Dataset entries
——————
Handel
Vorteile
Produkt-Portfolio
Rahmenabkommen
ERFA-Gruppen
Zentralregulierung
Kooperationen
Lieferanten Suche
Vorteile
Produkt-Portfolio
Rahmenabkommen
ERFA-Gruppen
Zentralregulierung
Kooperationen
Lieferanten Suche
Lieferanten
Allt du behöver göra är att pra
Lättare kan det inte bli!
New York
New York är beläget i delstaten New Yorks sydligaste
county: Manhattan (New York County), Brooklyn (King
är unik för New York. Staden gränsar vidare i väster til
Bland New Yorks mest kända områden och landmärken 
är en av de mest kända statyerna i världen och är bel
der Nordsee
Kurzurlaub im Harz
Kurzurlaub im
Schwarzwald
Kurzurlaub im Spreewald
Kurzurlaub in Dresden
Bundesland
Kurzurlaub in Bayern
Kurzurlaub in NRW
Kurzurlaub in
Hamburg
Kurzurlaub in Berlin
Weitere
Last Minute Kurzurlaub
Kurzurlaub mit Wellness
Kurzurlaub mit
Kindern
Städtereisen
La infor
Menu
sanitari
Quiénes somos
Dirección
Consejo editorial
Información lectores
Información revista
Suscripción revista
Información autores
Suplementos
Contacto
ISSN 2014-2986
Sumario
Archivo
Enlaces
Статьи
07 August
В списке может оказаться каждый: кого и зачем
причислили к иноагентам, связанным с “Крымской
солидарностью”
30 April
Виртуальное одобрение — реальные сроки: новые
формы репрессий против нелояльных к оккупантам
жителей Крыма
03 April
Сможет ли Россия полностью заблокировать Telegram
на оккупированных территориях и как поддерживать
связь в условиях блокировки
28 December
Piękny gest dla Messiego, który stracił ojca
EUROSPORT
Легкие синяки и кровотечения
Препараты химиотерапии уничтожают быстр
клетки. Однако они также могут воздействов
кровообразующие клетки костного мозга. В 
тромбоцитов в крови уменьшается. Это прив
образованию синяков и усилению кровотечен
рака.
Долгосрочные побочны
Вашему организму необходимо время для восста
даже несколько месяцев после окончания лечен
——————
▸ **Aim of the exercise**
Give an exact copy of the lines above, from the top of the records to the line that contains "der Nordsee", taking in both ends.

▸ **Expected answer**
Handel
Vorteile
Produkt-Portfolio
Rahmenabkommen
ERFA-Gruppen
Zentralregulierung
Kooperationen
Lieferanten Suche
Vorteile
Produkt-Portfolio
Rahmenabkommen
ERFA-Gruppen
Zentralregulierung
Kooperationen
Lieferanten Suche
Lieferanten
Allt du behöver göra är att pra
Lättare kan det inte bli!
New York
New York är beläget i delstaten New Yorks sydligaste
county: Manhattan (New York County), Brooklyn (King
är unik för New York. Staden gränsar vidare i väster til
Bland New Yorks mest kända områden och landmärken 
är en av de mest kända statyerna i världen och är bel
der Nordsee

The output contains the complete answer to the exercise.